→ Records from a data source:
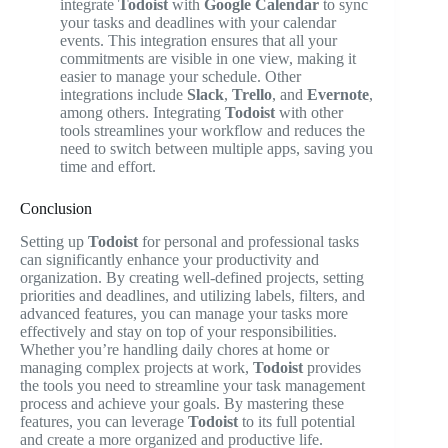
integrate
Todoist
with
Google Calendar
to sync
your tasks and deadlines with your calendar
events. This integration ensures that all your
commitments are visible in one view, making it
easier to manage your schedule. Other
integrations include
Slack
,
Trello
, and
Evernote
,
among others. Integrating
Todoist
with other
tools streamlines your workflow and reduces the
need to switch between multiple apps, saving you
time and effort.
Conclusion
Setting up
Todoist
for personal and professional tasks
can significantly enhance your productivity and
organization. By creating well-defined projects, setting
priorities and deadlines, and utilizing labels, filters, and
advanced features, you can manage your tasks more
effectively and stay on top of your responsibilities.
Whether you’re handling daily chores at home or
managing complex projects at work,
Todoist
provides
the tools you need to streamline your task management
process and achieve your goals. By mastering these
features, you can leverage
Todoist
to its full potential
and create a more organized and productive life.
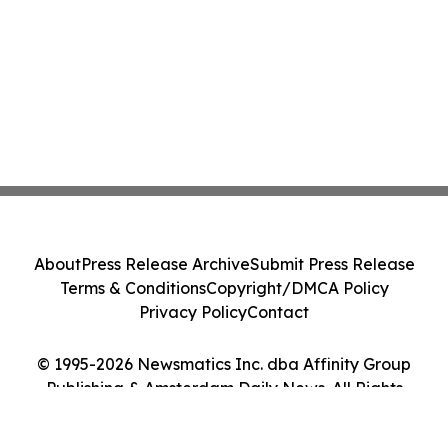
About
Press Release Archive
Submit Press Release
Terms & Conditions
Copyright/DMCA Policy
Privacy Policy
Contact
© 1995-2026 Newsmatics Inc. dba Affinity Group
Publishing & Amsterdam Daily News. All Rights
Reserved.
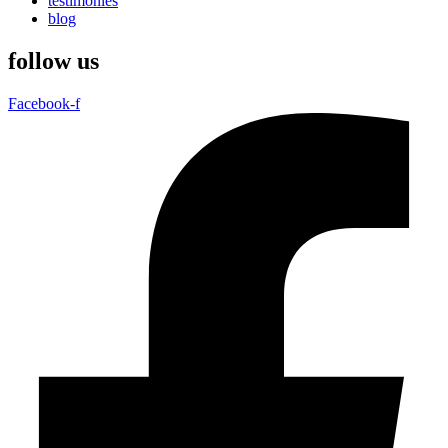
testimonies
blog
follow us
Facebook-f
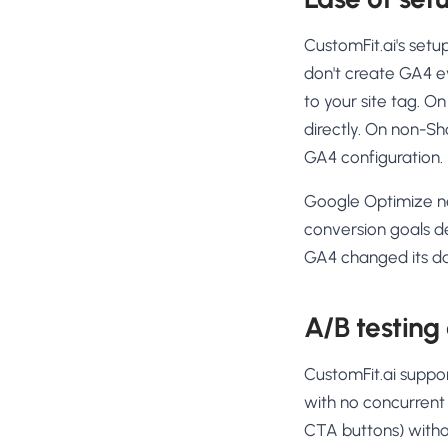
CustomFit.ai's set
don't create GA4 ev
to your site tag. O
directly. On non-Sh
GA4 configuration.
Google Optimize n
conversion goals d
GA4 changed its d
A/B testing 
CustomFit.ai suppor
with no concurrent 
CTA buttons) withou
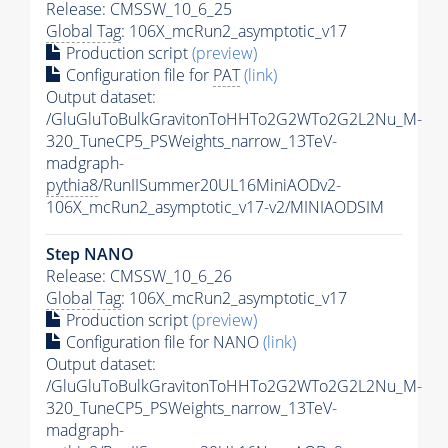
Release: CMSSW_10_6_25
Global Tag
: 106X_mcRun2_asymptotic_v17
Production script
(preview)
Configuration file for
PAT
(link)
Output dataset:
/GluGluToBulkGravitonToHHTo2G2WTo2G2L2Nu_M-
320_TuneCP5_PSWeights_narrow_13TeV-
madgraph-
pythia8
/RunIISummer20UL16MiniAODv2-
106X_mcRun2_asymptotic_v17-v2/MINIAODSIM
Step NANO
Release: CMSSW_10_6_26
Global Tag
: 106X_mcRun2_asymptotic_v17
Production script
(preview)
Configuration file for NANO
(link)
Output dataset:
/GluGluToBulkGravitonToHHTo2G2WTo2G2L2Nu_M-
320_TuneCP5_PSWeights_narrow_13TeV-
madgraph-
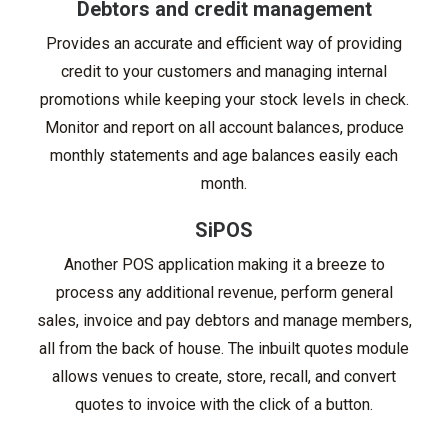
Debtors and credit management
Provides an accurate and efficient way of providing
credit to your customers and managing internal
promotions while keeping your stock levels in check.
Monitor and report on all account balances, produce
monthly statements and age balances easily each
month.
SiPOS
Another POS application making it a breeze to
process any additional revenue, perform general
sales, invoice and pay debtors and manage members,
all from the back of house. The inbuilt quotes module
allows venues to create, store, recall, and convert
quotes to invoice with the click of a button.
---
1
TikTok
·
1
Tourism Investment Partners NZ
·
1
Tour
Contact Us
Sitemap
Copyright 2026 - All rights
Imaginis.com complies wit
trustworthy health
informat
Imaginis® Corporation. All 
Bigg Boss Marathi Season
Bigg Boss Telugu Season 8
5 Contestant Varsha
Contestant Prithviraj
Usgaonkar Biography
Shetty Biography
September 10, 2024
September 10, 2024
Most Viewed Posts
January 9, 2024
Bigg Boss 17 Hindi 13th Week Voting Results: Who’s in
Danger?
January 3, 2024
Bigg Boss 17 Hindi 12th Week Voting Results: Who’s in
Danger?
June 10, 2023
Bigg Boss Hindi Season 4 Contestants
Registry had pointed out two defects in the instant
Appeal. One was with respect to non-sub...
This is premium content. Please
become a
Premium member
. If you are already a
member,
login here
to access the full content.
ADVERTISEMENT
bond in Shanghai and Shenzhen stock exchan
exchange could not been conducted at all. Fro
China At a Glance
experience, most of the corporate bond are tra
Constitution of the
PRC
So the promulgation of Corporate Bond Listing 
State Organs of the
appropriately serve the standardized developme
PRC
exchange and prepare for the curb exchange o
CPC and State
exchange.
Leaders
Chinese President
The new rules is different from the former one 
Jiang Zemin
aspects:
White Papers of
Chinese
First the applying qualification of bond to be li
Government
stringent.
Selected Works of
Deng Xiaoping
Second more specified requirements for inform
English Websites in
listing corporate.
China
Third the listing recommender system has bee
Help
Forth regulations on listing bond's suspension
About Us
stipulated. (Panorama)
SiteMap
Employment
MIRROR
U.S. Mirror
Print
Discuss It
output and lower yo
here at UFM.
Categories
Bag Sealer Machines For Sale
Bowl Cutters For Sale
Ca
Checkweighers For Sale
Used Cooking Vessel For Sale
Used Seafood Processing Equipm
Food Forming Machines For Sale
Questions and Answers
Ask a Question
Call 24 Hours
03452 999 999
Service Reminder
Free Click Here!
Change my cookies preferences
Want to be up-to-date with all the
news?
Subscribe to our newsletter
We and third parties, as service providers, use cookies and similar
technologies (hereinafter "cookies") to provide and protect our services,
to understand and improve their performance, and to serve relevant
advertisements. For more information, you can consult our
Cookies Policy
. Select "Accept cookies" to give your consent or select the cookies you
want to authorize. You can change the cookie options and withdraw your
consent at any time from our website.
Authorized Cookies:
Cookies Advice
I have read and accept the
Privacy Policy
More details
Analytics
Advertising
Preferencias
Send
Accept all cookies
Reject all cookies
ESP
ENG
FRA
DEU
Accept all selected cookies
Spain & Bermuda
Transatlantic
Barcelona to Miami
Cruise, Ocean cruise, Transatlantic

→ What the exercise asks:
Pull every line holding "Press" out of the records.

→ Answer box:
Press Release Archive
Submit Press Release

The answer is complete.